PII-safe synthetic data

Production data flows into a test environment through one of four privacy-preservation techniques: pseudonymisation, tokenisation, full synthesis, or differential privacy. Each represents a different point on the re-identification risk spectrum. The diagram below shows the transformation pipeline from production data to test environment across the four parallel paths.

What the diagram does not show is that the techniques vary not just in risk level but in what they preserve. Pseudonymisation preserves the exact record structure. Full synthesis preserves statistical properties of the data. Differential privacy deliberately degrades individual-level fidelity to provide mathematical privacy guarantees. Choosing between them is a function of what your tests actually need and what your risk assessment requires.

The choice between techniques is a risk decision, not a tool decision. Pseudonymisation is the most common starting point for teams without formal data-privacy engineering experience — it is the easiest to implement and preserves the full record structure that functional tests require.
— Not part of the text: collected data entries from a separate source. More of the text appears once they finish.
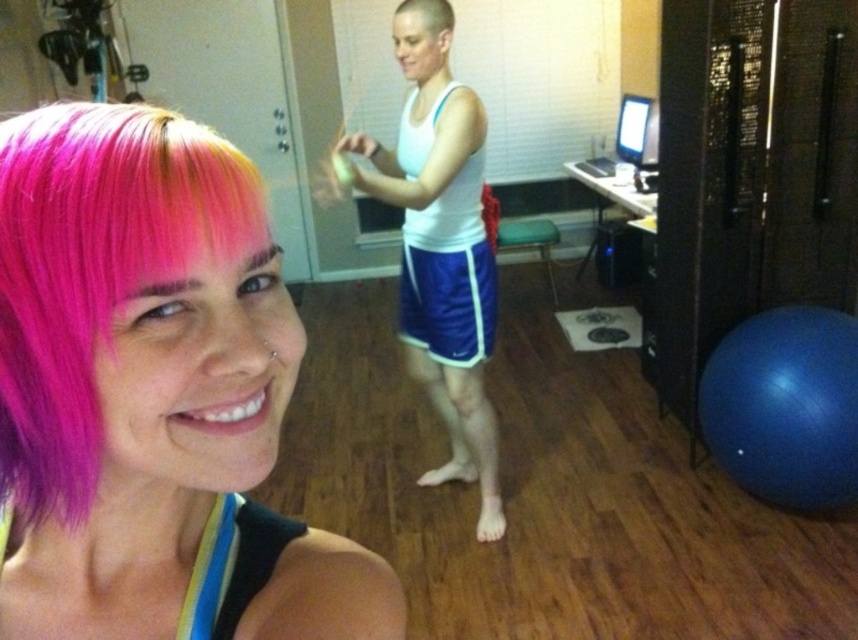 You are a fitness trainer assessing the workout space. You need to ensure there is enough room between the blue fabric shorts at center and the shiny white hair at center for a client to perform a stretching exercise. The minimum required space is 30 inches. Is the current distance sufficient?

The distance between the blue fabric shorts at center and the shiny white hair at center is 29.65 inches, which is slightly less than the required 30 inches. Therefore, the current space is insufficient for the stretching exercise.

You are a photographer setting up for a photoshoot in this home gym. You need to ensure that the white matte tank top at center is in focus while keeping the background blurred. Given that the tank top is 1.81 meters away from the camera, what should be the minimum distance you set your camera focus to achieve this?

To ensure the white matte tank top at center is in focus while blurring the background, the camera focus should be set to at least 1.81 meters, matching the distance of the tank top from the camera.

You are designing a layout for a fitness app that needs to highlight the blue fabric shorts at center. According to the image, where exactly should you place the focus point of the app interface to align with the shorts?

The focus point should be placed at coordinates point (x=449, y=301) to align with the blue fabric shorts at center as specified in the description. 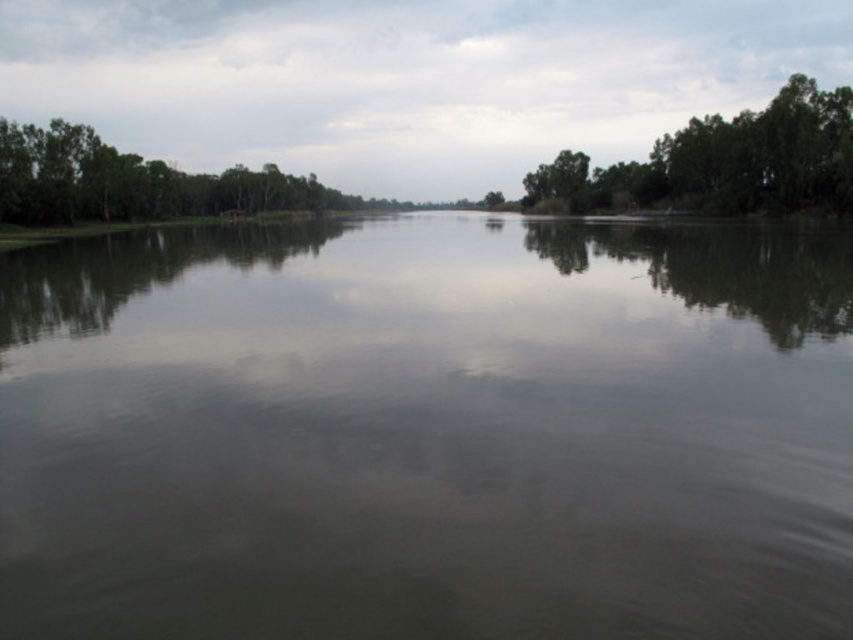 From the picture: You are standing at the center of the river and see a point marked at point (x=724, y=161). Which direction should you look to see this point?

The point (x=724, y=161) is on green leafy trees at right, so you should look to your right to see this point.

You are standing on the riverbank and want to cross the river using a small wooden plank. The plank is exactly as wide as the green leafy trees at left. Will the plank be wide enough to cover the green reflective water at center?

The green reflective water at center is wider than the green leafy trees at left, so the plank, which is as wide as the trees, will not be wide enough to cover the green reflective water at center. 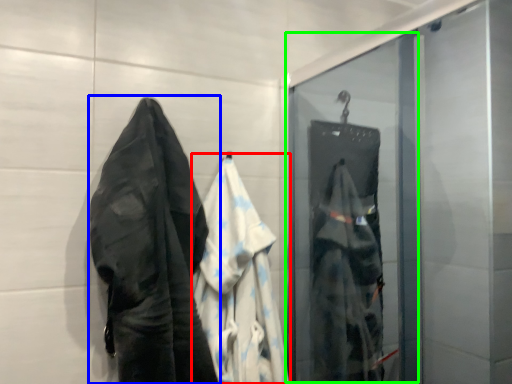 Question: Which object is positioned farthest from garment (highlighted by a red box)? Select from towel (highlighted by a blue box) and screen door (highlighted by a green box).

Choices:
 (A) towel
 (B) screen door

Answer: (B) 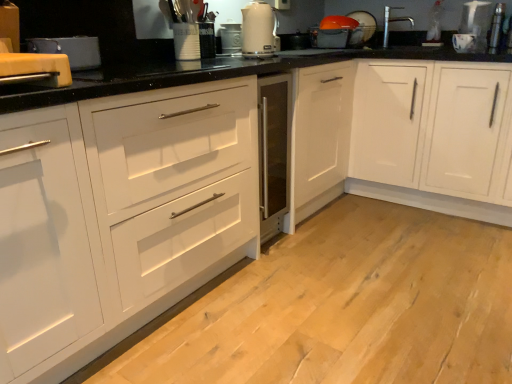 Identify the location of vacant point to the left of metallic silver toaster at upper right, which appears as the first appliance when viewed from the right. Image resolution: width=512 pixels, height=384 pixels. (471, 42). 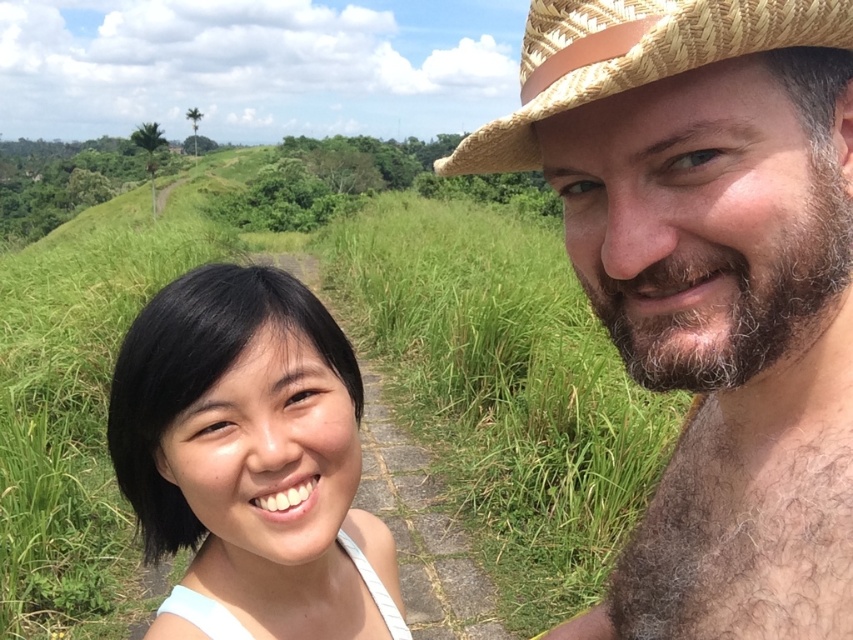 You are a photographer standing at the center of the image. You want to place a brown woven cowboy hat at upper right and green grass at center in your photo. Can you fit both objects in the frame if your camera has a 3 meter wide field of view?

The brown woven cowboy hat at upper right and green grass at center are 3.25 meters apart from each other. Since the distance between them exceeds the camera field of view by 0.25 meters, the camera cannot capture both objects in a single frame.

You are a photographer trying to capture a closeup of the black hair at center and the brown woven cowboy hat at upper right. Since you want to focus on both objects equally, which one should you zoom in on more to ensure they appear the same size in the photo?

The black hair at center is wider than the brown woven cowboy hat at upper right. To make them appear the same size in the photo, you should zoom in more on the brown woven cowboy hat at upper right since it is smaller. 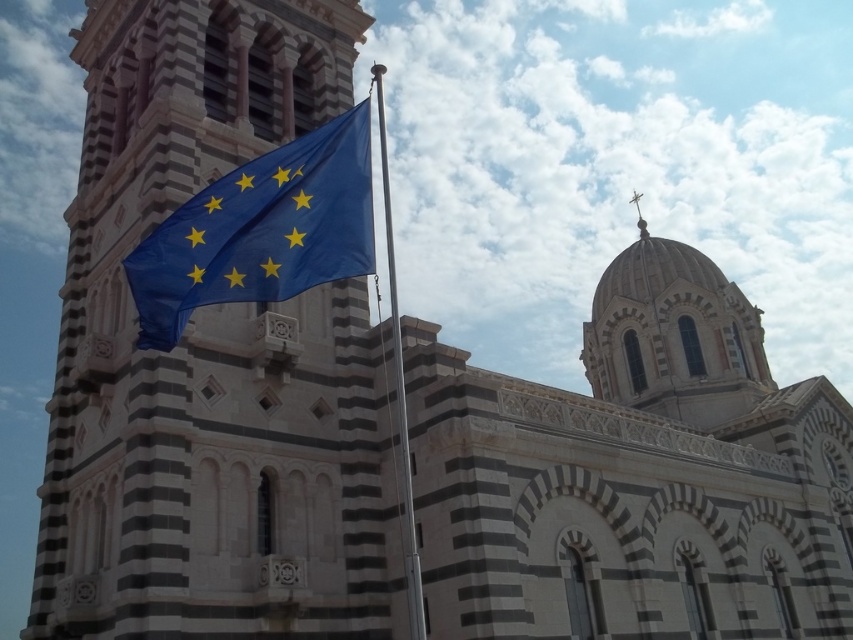 Who is positioned more to the right, marble tower at center or blue fabric flagpole at center?

blue fabric flagpole at center

Is marble tower at center below blue fabric flagpole at center?

Yes, marble tower at center is below blue fabric flagpole at center.

Where is `marble tower at center`? marble tower at center is located at coordinates (206, 355).

Describe the element at coordinates (206, 355) in the screenshot. The width and height of the screenshot is (853, 640). I see `marble tower at center` at that location.

Is marble tower at center to the right of blue fabric flag at center from the viewer's perspective?

Incorrect, marble tower at center is not on the right side of blue fabric flag at center.

Who is more distant from viewer, (132,144) or (178,259)?

The point (132,144) is behind.

The width and height of the screenshot is (853, 640). I want to click on marble tower at center, so click(x=206, y=355).

Does blue fabric flag at center appear on the left side of blue fabric flagpole at center?

Indeed, blue fabric flag at center is positioned on the left side of blue fabric flagpole at center.

Looking at this image, does blue fabric flag at center have a larger size compared to blue fabric flagpole at center?

No.

Is point (346, 195) positioned behind point (422, 632)?

Yes, point (346, 195) is behind point (422, 632).

Where is `blue fabric flag at center`? Image resolution: width=853 pixels, height=640 pixels. blue fabric flag at center is located at coordinates (260, 230). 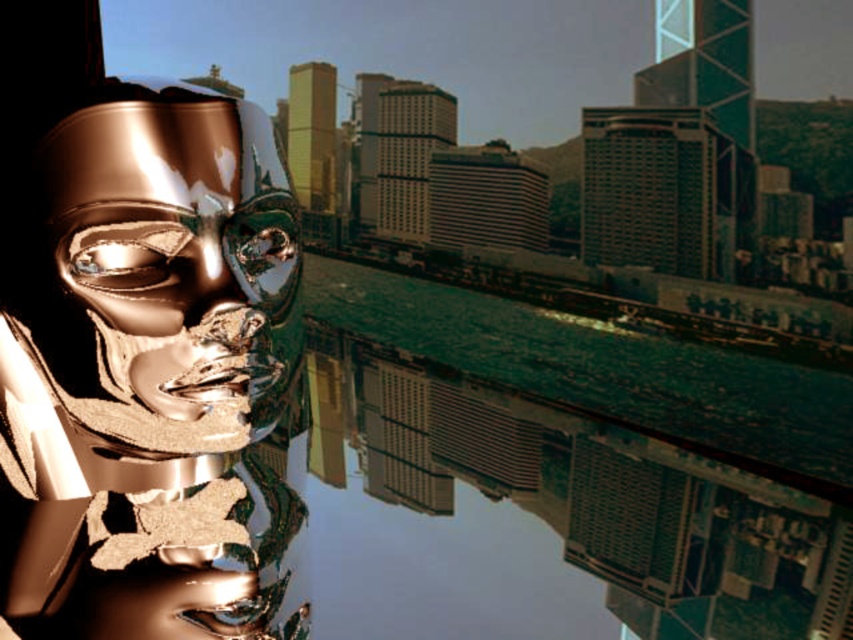 You are a drone operator trying to capture the reflection of the city skyline in the green reflective water at center. According to the coordinates provided, where should you position your drone to ensure it captures the reflection properly?

The green reflective water at center is located at coordinates point (x=543, y=476), so positioning the drone at that point would ensure it captures the reflection of the city skyline properly.

You are an artist trying to paint the scene. You need to decide the placement of the green reflective water at center and the shiny gold mask at center. Based on the scene description, which object is positioned lower in the image?

The green reflective water at center is located below the shiny gold mask at center, so the green reflective water at center is positioned lower in the image. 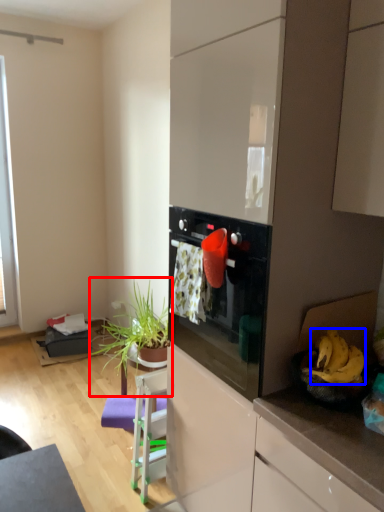 Question: Which point is further to the camera, houseplant (highlighted by a red box) or banana (highlighted by a blue box)?

Choices:
 (A) houseplant
 (B) banana

Answer: (A) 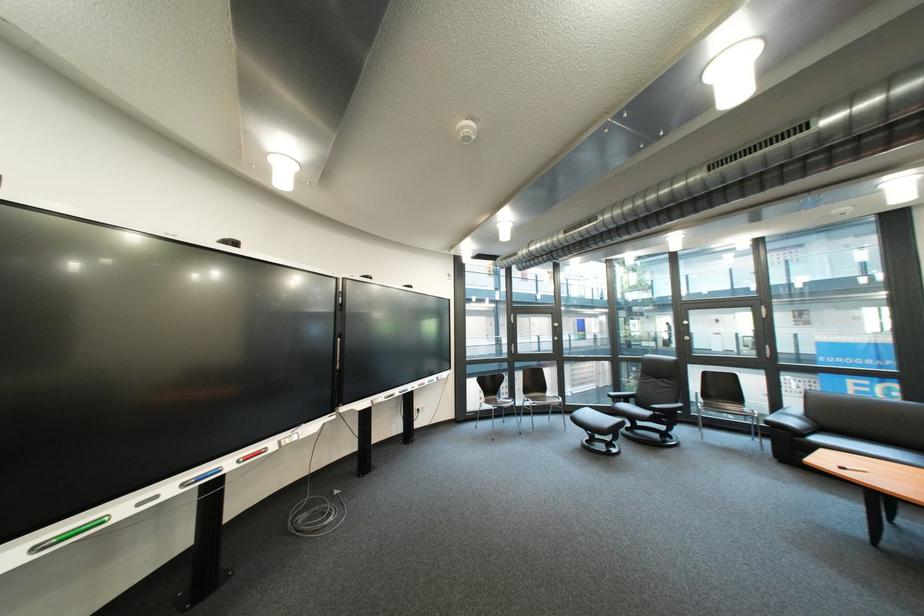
It is also the weakest privacy technique, and should never be described as "anonymised data" to a regulator or compliance team.

The ICO's current strategic focus, as of its March 2026 AI and biometrics strategy update (ico.org.uk), is the Data (Use and Access) Act 2025 and the forthcoming automated decision-making (ADM) code of practice. The earlier ICO synthetic-data-specific guidance remains relevant, but the broader regulatory pressure has shifted towards requiring documented assessments of re-identification risk rather than accepting "synthetic data" as a blanket exemption from GDPR obligations.

At the European level, EDPB Opinion 28/2024 set the frame for anonymisation thresholds — specifically, that anonymisation is a property of the technique applied plus the context of deployment, not a property of the data itself. A dataset that is effectively anonymous in one context may not be anonymous in another, and the controller bears the burden of demonstrating that assessment.

NIST SP 800-188 (US frame, widely cited in international practice) provides the most operationally useful guidance on de-identification techniques: it categorises methods, describes attack models, and provides guidance on evaluating residual re-identification risk. Teams working in regulated industries should read it alongside ICO guidance, regardless of jurisdiction.

The practical takeaway for QA practitioners: if you are using synthetic test data in a regulated industry, document the technique you used, the re-identification risk assessment you performed, and the tools involved. "We used synthetic data" is not a sufficient answer to an ICO enquiry; "we used full synthesis with Tonic.ai, evaluated re-identification risk using [method], and assessed residual risk as low for the following reasons" is.

The most persistent misconception in synthetic data practice is that realistic-looking data is safe data. A 2019 Imperial College study demonstrated that 99.98% of Americans could be re-identified from 15 demographic attributes in a dataset that had been "de-identified". Synthetic data that preserves real distributions — age distributions, postcode clusters, income correlations — is vulnerable to similar linkage attacks, because the attacker needs only one auxiliary dataset with overlapping attributes.

The operational check is not whether your synthetic data "looks anonymous". It is whether it survives a structured re-identification attempt using publicly available auxiliary data. For most QA teams this is a compliance team question, not an engineering question — but engineers building the synthetic data pipeline need to understand what they are handing off and what guarantees they can and cannot make about it.